Some Feel Gold is Too Expensive. Simple Solution: Then Just Buy Silver!
The gold train may have left the station, but as the East dictates the price and the West’s vaults empty, silver is last undervalued ticket—hop on the Silver Train before the doors slam shut
Missed the gold rally? Silver is the next move, but this game is not for weak hands or weak hearts. It’s for the Brave.
I must interject that Gold is going much higher so there’s no reason to feel you missed out, but time is ticking.
Economic Wars: Why Silver and Gold are Victorious and the US dollar will soon wave the white flag of surrender
Why are gold and silver prices in Asia breaking away from the West’s benchmarks, and what does it mean for investors who feel left behind by the gold surge?

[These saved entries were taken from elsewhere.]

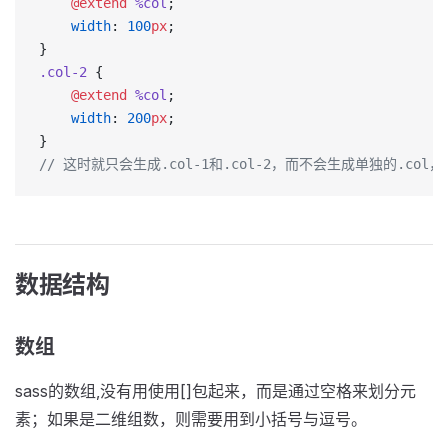
    @extend
 %col
;
    width
: 
100
px
;
}
.col-2
 {
    @extend
 %col
;
    width
: 
200
px
;
}
// 这时就只会生成.col-1和.col-2，而不会生成单独的.col
数据结构
数组
sass的数组,没有用使用[]包起来，而是通过空格来划分元
素；如果是二维组数，则需要用到小括号与逗号。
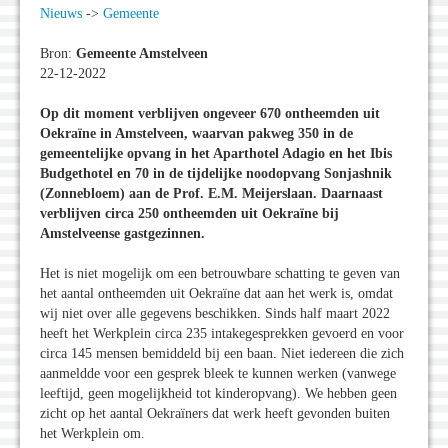
Nieuws
->
Gemeente
Bron:
Gemeente Amstelveen
22-12-2022
Op dit moment verblijven ongeveer 670 ontheemden uit
Oekraïne in Amstelveen, waarvan pakweg 350 in de
gemeentelijke opvang in het Aparthotel Adagio en het Ibis
Budgethotel en 70 in de tijdelijke noodopvang Sonjashnik
(Zonnebloem) aan de Prof. E.M. Meijerslaan. Daarnaast
verblijven circa 250 ontheemden uit Oekraïne bij
Amstelveense gastgezinnen.
Het is niet mogelijk om een betrouwbare schatting te geven van
het aantal ontheemden uit Oekraïne dat aan het werk is, omdat
wij niet over alle gegevens beschikken. Sinds half maart 2022
heeft het Werkplein circa 235 intakegesprekken gevoerd en voor
circa 145 mensen bemiddeld bij een baan. Niet iedereen die zich
aanmeldde voor een gesprek bleek te kunnen werken (vanwege
leeftijd, geen mogelijkheid tot kinderopvang). We hebben geen
zicht op het aantal Oekraïners dat werk heeft gevonden buiten
het Werkplein om.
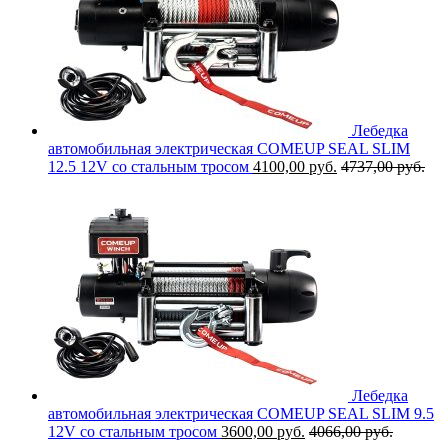
Лебедка
автомобильная электрическая COMEUP SEAL SLIM
12.5 12V со стальным тросом
4100,00
руб.
4737,00
руб.
Лебедка
автомобильная электрическая COMEUP SEAL SLIM 9.5
12V со стальным тросом
3600,00
руб.
4066,00
руб.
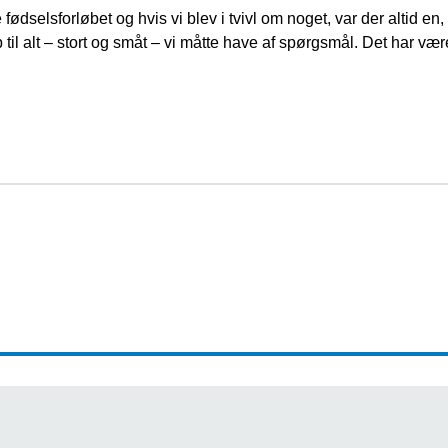
e fødselsforløbet og hvis vi blev i tvivl om noget, var der altid e
 til alt – stort og småt – vi måtte have af spørgsmål. Det har været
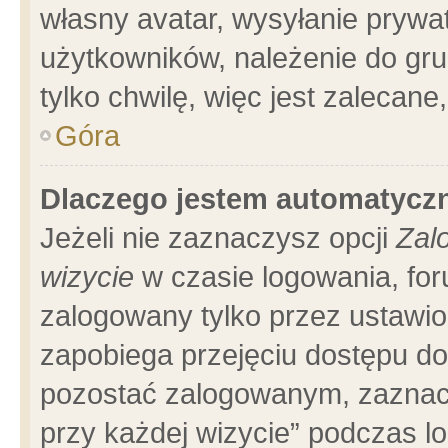
własny avatar, wysyłanie prywa
użytkowników, należenie do gru
tylko chwilę, więc jest zalecane
Góra
Dlaczego jestem automatyc
Jeżeli nie zaznaczysz opcji
Zal
wizycie
w czasie logowania, for
zalogowany tylko przez ustawio
zapobiega przejęciu dostępu d
pozostać zalogowanym, zaznacz
przy każdej wizycie” podczas l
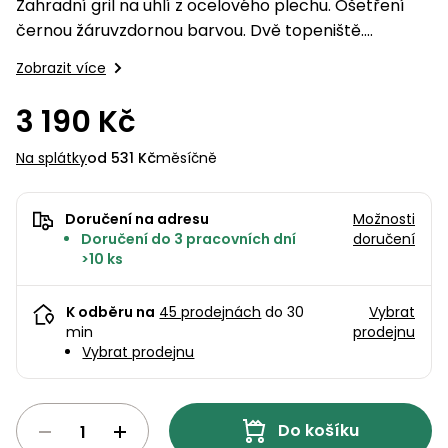
pojezdem
vozíky
Bagry
Zahradní gril na uhlí z ocelového plechu. Ošetření
PROMINENT
větví
do
obrubníky
Příslušenství
Písek
Pytle,
černou žáruvzdornou barvou. Dvě topeniště.
filtrace
Příslušenství
do
konve
Teploměr a velká odkládací police.
Vibrační
Přilby
Stíníci
k sekačkám
Špalíkovače
Zobrazit více
filtrace
desky a
textilie
Soustruhy
pěchy
Náhradní
3 190 Kč
Doplňky
Fukary,
nože
Transportéry,
vysavače
Na splátky
od 531 Kč
měsíčně
stavební
Zahradní
stroje
Vozíky
Akumulátory
válce
a
Řezačky
Doručení na adresu
Možnosti
kolečka
Doručení do 3 pracovních dní
doručení
betonu
>10 ks
a
Čerpadla
asfaltu
a
vodárny
K odběru na
45 prodejnách
do 30
Vybrat
Měřící
min
prodejnu
přístroje
Postřikovače
Vybrat prodejnu
a rosiče
Ventilátory,
klimatizace
Vysokotlaké
Do košíku
čističe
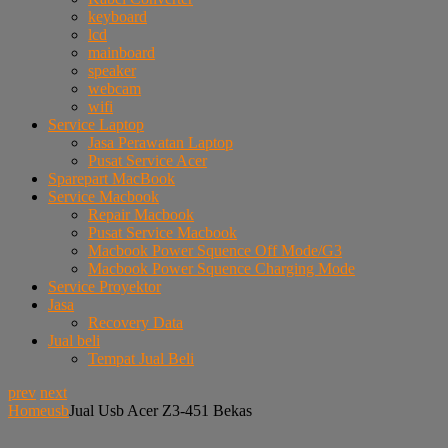
keyboard
lcd
mainboard
speaker
webcam
wifi
Service Laptop
Jasa Perawatan Laptop
Pusat Service Acer
Sparepart MacBook
Service Macbook
Repair Macbook
Pusat Service Macbook
Macbook Power Squence Off Mode/G3
Macbook Power Squence Charging Mode
Service Proyektor
Jasa
Recovery Data
Jual beli
Tempat Jual Beli
prev
next
Home
usb
Jual Usb Acer Z3-451 Bekas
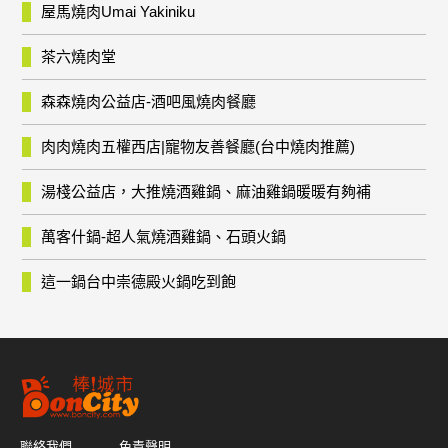
屋馬燒肉Umai Yakiniku
茶六燒肉堂
森森燒肉公益店-酒吧風燒肉餐廳
肉肉燒肉五權西店|寵物友善餐廳(台中燒肉推薦)
湯棧公益店，大推燒酒雞鍋、麻油雞鍋暖暖有夠補
萬客什鍋-超人氣燒酒雞鍋、石頭火鍋
這一鍋台中崇德殿火鍋吃到飽
聯絡我們
免責聲明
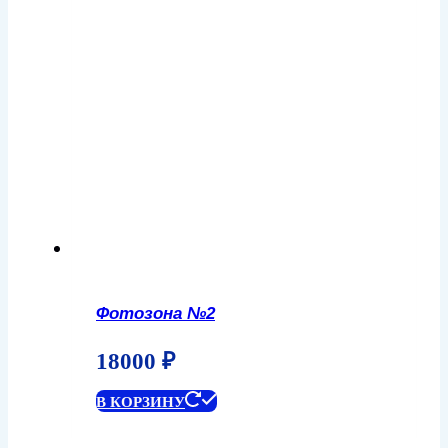
Фотозона №2
18000
₽
В КОРЗИНУ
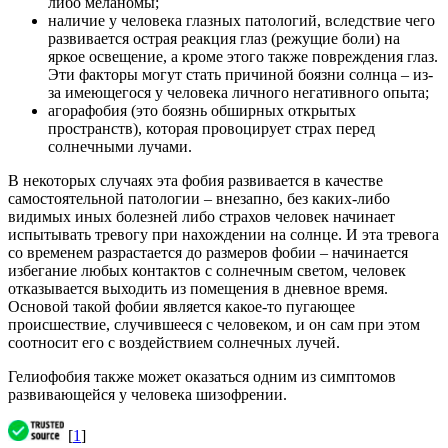
либо меланомы;
наличие у человека глазных патологий, вследствие чего
развивается острая реакция глаз (режущие боли) на
яркое освещение, а кроме этого также повреждения глаз.
Эти факторы могут стать причиной боязни солнца – из-
за имеющегося у человека личного негативного опыта;
агорафобия (это боязнь обширных открытых
пространств), которая провоцирует страх перед
солнечными лучами.
В некоторых случаях эта фобия развивается в качестве
самостоятельной патологии – внезапно, без каких-либо
видимых иных болезней либо страхов человек начинает
испытывать тревогу при нахождении на солнце. И эта тревога
со временем разрастается до размеров фобии – начинается
избегание любых контактов с солнечным светом, человек
отказывается выходить из помещения в дневное время.
Основой такой фобии является какое-то пугающее
происшествие, случившееся с человеком, и он сам при этом
соотносит его с воздействием солнечных лучей.
Гелиофобия также может оказаться одним из симптомов
развивающейся у человека шизофрении.
[
1
]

Let’s start in Shanghai, where the gold price now commands a premium over London and New York—sometimes surging to $24–$54 per ounce above the global benchmark.

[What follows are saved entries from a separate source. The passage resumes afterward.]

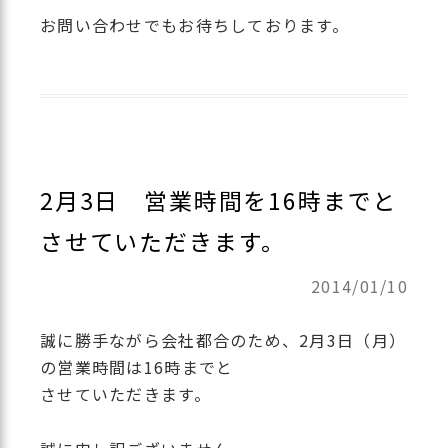
お問い合わせでもお待ちしております。
2月3日 営業時間を16時までと
させていただきます。
2014/01/10
誠に勝手ながら会社都合のため、2月3日（月）
の営業時間は16時までと
させていただきます。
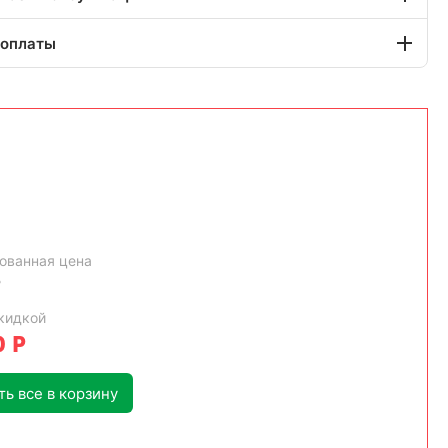
 оплаты
ованная цена
Р
кидкой
0
Р
ь все в корзину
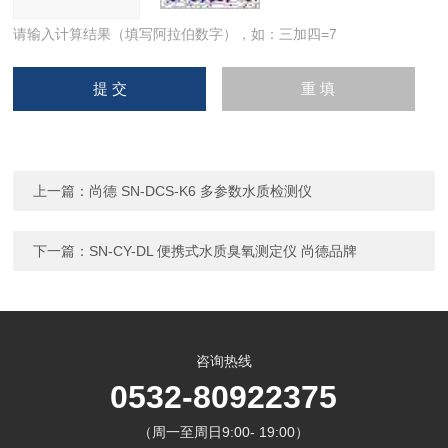
请输入计算结果（填写阿拉伯数字），如：三加四=7
上一篇：
尚德 SN-DCS-K6 多参数水质检测仪
下一篇：
SN-CY-DL 便携式水质臭氧测定仪 尚德品牌
咨询热线
0532-80922375
（周一至周日9:00- 19:00）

What’s driving this? Chinese investors, battered by a trade war and a weakening yuan, are snapping up physical gold as a safe haven, pushing the Shanghai Gold Exchange (SGE) price to record highs.
Yesterday, gold traded at ¥798/gram or $3,404/oz in Shanghai, a 1.45% premium over the LBMA, while silver soared to $35.5/oz, a whopping 5.5% above Western benchmarks.
Why does this matter? When the SGE offers a premium, physical gold flows from West to East. Arbitrageurs (I made that word up) buy in London or New York, ship bullion to China, and pocket the difference.
If the premium persists, Western vaults bleed metal, and eventually, the “paper” price set in London and New York must rise to stem the outflow. The price-setting power is shifting—Asia, not the West, is calling the shots.
But why is the West so slow to respond? Could it be that the price you see on the screen is more fiction than fact? Absolutely!
China knows the game. The COMEX, America’s flagship precious metals exchange, is a “paper” market—most contracts never see physical delivery. Wikileaks cables confirm what many suspected: the U.S. and its allies designed futures markets to inject volatility, discourage hoarding, and suppress prices. The aim? Protect the dollar and keep gold and silver from becoming alternatives to fiat currency.
Is silver even more vulnerable to this manipulation? Bullion banks—JPMorgan, UBS, HSBC—have been caught red-handed, flooding COMEX with “paper silver” to trigger sell-offs and suppress prices. In 2025, short positions in silver futures reached record highs, with banks holding net short positions equivalent to a quarter of global annual production. Legal convictions for spoofing and market rigging haven’t stopped the practice.
So why does the price keep snapping back in Asia? Because physical demand is real, and the paper game has limits. If too many demand delivery, the system creaks. COMEX has scrambled to restock silver, adding over 1,000 tons in March alone, but questions linger about how much is truly available for delivery. If confidence in “paper” evaporates, a short squeeze could send silver prices skyrocketing as banks scramble to buy back metal they don’t have.
Is this why silver in Shanghai trades at a 5.5% premium? Are we on the verge of a physical shortage, or is this just another blip in a manipulated market?
Look at the pattern: 15 out of 17 Fridays in 2025 have seen suspicious price action during COMEX hours, with only two up days all year. Is this coincidence, or coordinated intervention?
And what about your savings? When the Fed and U.S. banks conjure money out of thin air, your labor, your time, your energy—years of it—are quietly devalued. Silver your escape hatch, You’re not just another mark in a shell game. The Comex Scam will end spectacularly for Silver stackers and end tragically for the silver cheaters.
As gold’s price discovery migrates East, and as silver’s physical market strains under relentless paper selling, investors must understand that the West’s paper promises will fold like a cheap suit leaving Silver standing gloriously amid asset classes that have evaporated into the same thin air whereby phony money was created.
The gold train may have left the station, but as the East dictates the price and the West’s vaults empty, silver is last undervalued ticket—hop on the Silver Train before the doors slam shut?